Bueno admitió que durante años fue reacio —casi por superstición personal— a mantener una relación con una actriz. Pero apenas la idea quedó en el aire, el diálogo empezó a corregirse a sí mismo. Desde el otro lado, la reacción fue inmediata, entre sorpresa y broma, y el actor se apresuró a precisar que su pareja, Dalia Yacmell, no encajaba exactamente en esa categoría cuando se conocieron.

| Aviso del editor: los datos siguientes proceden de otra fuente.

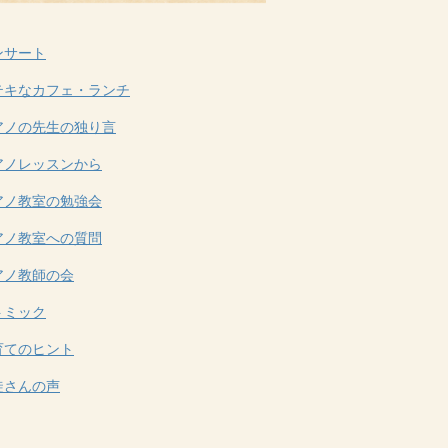
ンサート
テキなカフェ・ランチ
アノの先生の独り言
アノレッスンから
アノ教室の勉強会
アノ教室への質問
アノ教師の会
トミック
育てのヒント
徒さんの声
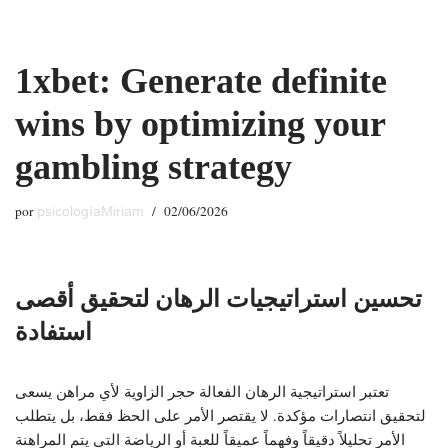
Saltar
1xbet: Generate definite
al
contenido
wins by optimizing your
gambling strategy
por
02/06/2026
psicologíaMiriam
تحسين استراتيجيات الرهان لتحقيق أقصى
استفادة
تعتبر استراتيجية الرهان الفعالة حجر الزاوية لأي مراهن يسعى
لتحقيق انتصارات مؤكدة. لا يقتصر الأمر على الحظ فقط، بل يتطلب
الأمر تحليلاً دقيقاً وفهماً عميقاً للعبة أو الرياضة التي يتم المراهنة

“No era actriz”, aclaró. “¿Y qué era?”, le preguntaron. “Bailarina”. La conversación avanzó así, a golpes de precisión, como si cada frase necesitara un ajuste para no quedar flotando con una intención que no tenía. En medio de risas, Bueno lanzó otra línea que terminó de encender el momento: “Y se me hizo actriz entre las manos”. La alarma fue inmediata y él mismo se encargó de desactivar cualquier lectura incómoda: negó haberla “hecho” actriz y subrayó que la actuación siempre fue una inclinación propia de ella.

A partir de ahí, el actor trató de dejar claro que su frase inicial no era un juicio sobre las actrices, sino una forma torpe —y humorística— de contar cómo la vida le cambió el guion. Cuando la conoció, insistió, ella era bailarina y lo sigue siendo; la actuación vino después, como un territorio que se sumó, no como una imposición.

En los comentarios, el público hizo lo que mejor sabe hacer cuando se le abre una ventana a la intimidad ajena: bromear, corregir, exagerar y defender. Algunos se burlaron del enredo lógico, otros puntualizaron que “ella es bailarina”, mientras no faltaron quienes pidieron que no se “encendiera más candela”. También aparecieron lecturas más amables: elogios a la pareja, comentarios sobre lo bien que él habla de su esposa y mensajes que celebran la química entre ambos.

Como suele ocurrir en estos casos, junto al relajo apareció el filo: críticas gratuitas, ataques a la apariencia y respuestas airadas contra lo que algunos interpretaron como envidia. El resultado final fue un retrato doble: un actor atrapado en una frase con dinamita y una audiencia que, entre risas y pullas, terminó rearmando el sentido.

Al final, más que un rechazo a “una actriz”, lo que quedó fue la constatación de algo mucho más simple: la persona que Enrique Bueno conoció como bailarina terminó ocupando también el espacio de la actuación, con o sin etiquetas previas, y las redes hicieron el resto.